Location
- Sanatoriivegur 13, FO-188 Hoyvík Faroe Islands

Information
- Type: Public
- Established: 1937
- Rector: Herleif Hammer
- Website: https://web.archive.org/web/20150814211050/http://www.hoydalar.fo/

= Føroya Studentaskúli og HF-Skeið =

Public school in Hoyvík, Faroe Islands

Føroya Studentaskúli og HF-Skeið is a high school in the valley of Hoydalar, outside Tórshavn, the capital of the Faroe Islands. It has over 900 students enrolled. The institution is the Faroe Islands' eldest and biggest high school.

==History==
The school was founded in 1937. In 1962 it moved to Hoydalar. A new school for the high school is planned to be built now in Marknagil in Tórshavn, the project is called Marknagilsdepilin. It is scheduled to open in 2016.

==Studies structure==
Students under the age of 18 are enrolled for a 3-year period (Student). Older students can achieve a diploma after only a 2-year period (HF).

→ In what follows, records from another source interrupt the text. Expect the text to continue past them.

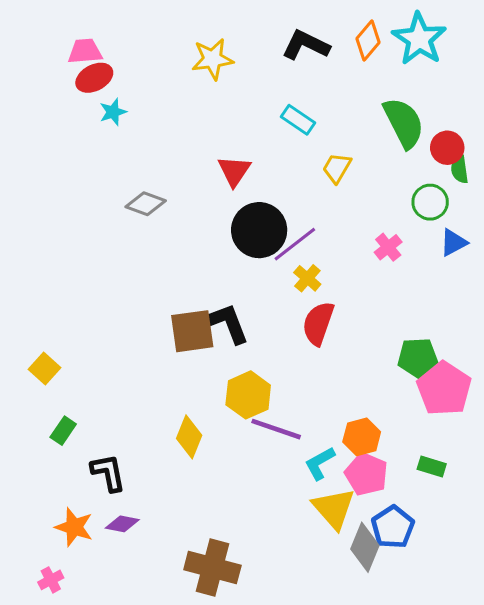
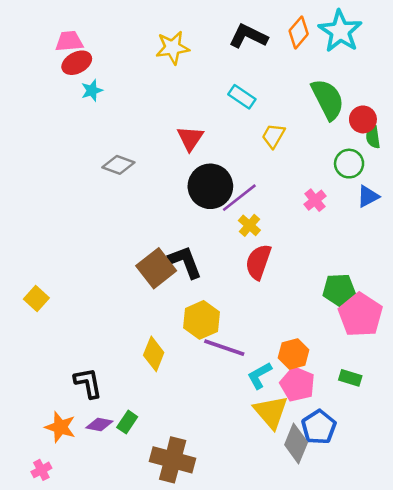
brown square: (192, 331) -> (156, 268), turned -30
green rectangle: (63, 431) -> (127, 422), moved

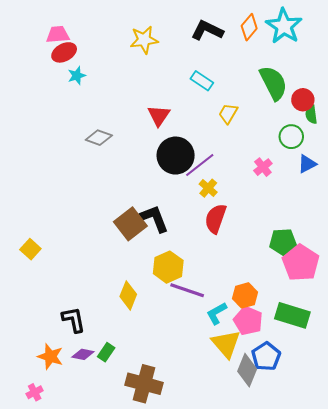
green rectangle: (350, 378) -> (292, 315), size x1.8

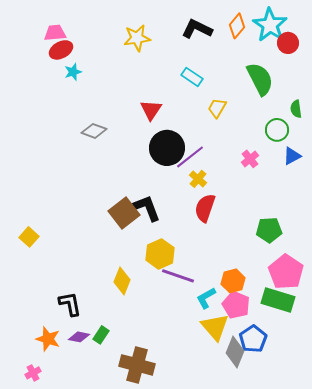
red circle: (303, 100) -> (288, 43), moved
pink pentagon: (301, 263) -> (286, 272), moved

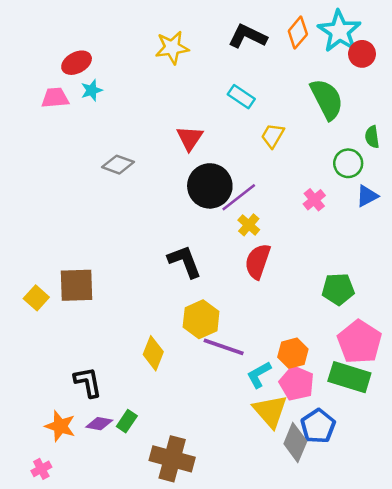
pink trapezoid: (55, 33) -> (55, 98), moved
brown square: (124, 213) -> (77, 285), moved, turned 36

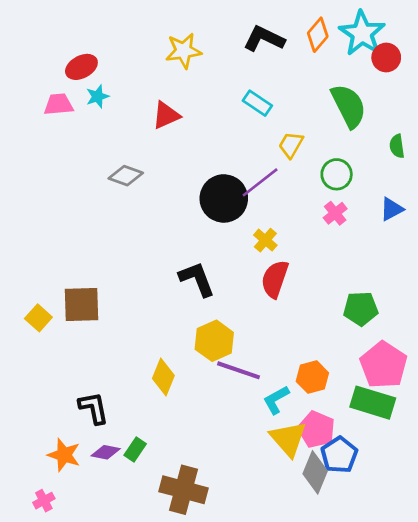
red triangle: (190, 138) -> (166, 115), moved, turned 32
green circle: (348, 163) -> (337, 174), moved
purple line: (239, 197) -> (260, 182), moved
pink pentagon: (297, 383) -> (316, 429), moved

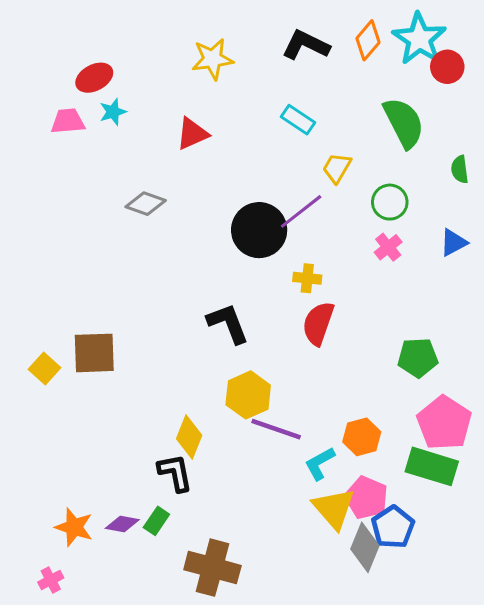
yellow cross: (265, 240) -> (307, 278), turned -35
black L-shape: (94, 408) -> (175, 473), moved

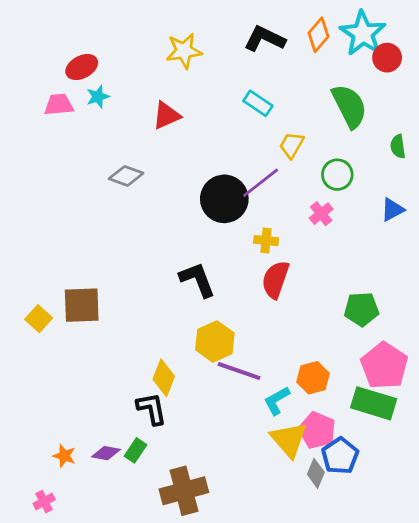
pink cross: (388, 247) -> (321, 214), moved
orange star: (74, 527) -> (64, 456), size x0.7
gray diamond: (365, 547) -> (316, 473), size x0.7
brown cross: (212, 568) -> (184, 491), turned -30

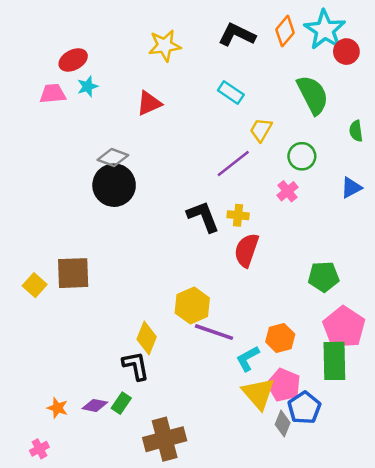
black circle: (224, 199) -> (114, 185), moved
black L-shape: (197, 280) -> (203, 216), moved
green rectangle: (374, 403) -> (334, 361), turned 72

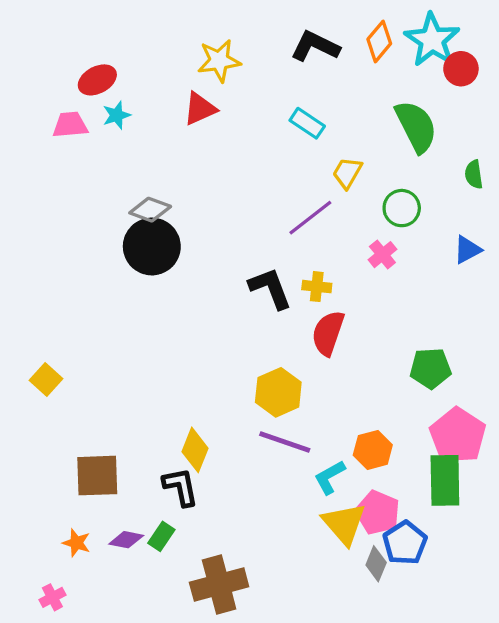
red triangle: (149, 103) -> (200, 109), moved
brown square: (73, 273) -> (97, 476), moved
yellow hexagon: (192, 306) -> (278, 392), moved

The curricula and final exams vary between the two but the diplomas achieved after the finals are of equal value.

===Underaged===
Students choosing Student (the 3-year period) can choose between the mathematics line and the language line. The former is focusing on science while the latter mainly consists of language-courses. Students on both lines have courses on a lower level from the other line, e.g. the language students have mathematic on C-level.

===Adults===
Students choosing HF (the 2-year period) have the same courses as the student on the 3-year period but with different curricula. To obtain a diploma the students have to attend a final exam in all courses, as opposed to the 3-years period where students only attend final exams in some of the courses (selected by lot).